# Cherry wood question



## hillbillyrkstr (Oct 27, 2014)

I bought a face cord of cherry wood last weekend. 












image.jpg



__ hillbillyrkstr
__ Oct 27, 2014


















image.jpg



__ hillbillyrkstr
__ Oct 27, 2014


















image.jpg



__ hillbillyrkstr
__ Oct 27, 2014






Guess my questions are how long do I have to wait before I use it to smoke? Tree was just chopped down last week. Also do I need to remove the bark when I use it to smoke?

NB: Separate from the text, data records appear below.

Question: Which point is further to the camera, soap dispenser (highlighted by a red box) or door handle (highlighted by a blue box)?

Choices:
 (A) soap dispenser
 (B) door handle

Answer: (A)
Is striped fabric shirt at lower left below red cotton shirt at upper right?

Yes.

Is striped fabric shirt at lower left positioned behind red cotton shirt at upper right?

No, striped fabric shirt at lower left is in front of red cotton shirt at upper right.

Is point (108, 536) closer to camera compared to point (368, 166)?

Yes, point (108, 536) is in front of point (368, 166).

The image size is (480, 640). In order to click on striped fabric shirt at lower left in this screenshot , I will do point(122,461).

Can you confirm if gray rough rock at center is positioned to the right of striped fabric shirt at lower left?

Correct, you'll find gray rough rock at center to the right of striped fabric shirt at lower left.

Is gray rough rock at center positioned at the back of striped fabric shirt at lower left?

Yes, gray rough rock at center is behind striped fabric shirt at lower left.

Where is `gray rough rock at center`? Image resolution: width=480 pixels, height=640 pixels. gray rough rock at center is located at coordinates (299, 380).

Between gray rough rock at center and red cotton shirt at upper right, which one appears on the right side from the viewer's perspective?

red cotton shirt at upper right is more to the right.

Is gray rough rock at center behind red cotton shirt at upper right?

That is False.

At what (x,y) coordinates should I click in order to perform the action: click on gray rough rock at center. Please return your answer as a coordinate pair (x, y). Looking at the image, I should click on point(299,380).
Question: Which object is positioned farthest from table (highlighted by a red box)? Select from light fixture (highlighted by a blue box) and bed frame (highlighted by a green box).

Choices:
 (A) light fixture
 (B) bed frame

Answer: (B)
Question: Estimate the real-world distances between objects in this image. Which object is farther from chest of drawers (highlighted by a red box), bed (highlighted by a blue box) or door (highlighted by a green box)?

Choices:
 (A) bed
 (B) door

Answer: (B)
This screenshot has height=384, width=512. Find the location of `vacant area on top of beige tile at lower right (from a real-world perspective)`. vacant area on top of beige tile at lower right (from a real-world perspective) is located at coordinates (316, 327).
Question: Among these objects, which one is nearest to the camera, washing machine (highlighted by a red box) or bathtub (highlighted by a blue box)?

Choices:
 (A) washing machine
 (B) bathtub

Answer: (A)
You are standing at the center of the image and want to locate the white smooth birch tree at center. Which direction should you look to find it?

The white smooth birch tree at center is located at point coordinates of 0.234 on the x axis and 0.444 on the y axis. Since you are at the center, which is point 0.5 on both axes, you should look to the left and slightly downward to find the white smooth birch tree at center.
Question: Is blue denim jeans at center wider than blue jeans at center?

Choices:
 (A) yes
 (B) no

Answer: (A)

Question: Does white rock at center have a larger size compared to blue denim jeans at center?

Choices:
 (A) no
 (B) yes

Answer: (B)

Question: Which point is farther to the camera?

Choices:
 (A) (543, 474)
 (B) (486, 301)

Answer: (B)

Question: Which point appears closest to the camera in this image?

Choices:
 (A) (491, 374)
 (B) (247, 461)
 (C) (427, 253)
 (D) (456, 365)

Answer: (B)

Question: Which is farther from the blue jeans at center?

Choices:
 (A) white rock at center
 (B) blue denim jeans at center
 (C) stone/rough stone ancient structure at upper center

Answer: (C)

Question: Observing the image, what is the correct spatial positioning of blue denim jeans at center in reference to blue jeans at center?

Any info would be great! Thanks.


----------



## themule69 (Oct 27, 2014)

It will depend on the size of the splits as to how long it needs to season. As per the bark. Some people swear by the remove it. Some use it as is. If it is clean without any bugs I would use it as is.

Happy smoken.

David


----------



## radioguy (Oct 27, 2014)

Wood for cooking season it at least a year from cut, split it down to size in 6-8 months a lot of the bark will fall off after drying.  Mule is right about bark, IMHO

RG


----------



## timberjet (Oct 27, 2014)

Here in the NW that is a quarter cord. Nice wood though. Be right for smoking next summer some time. stack it right and up off the ground and it will dry by midsummer.


----------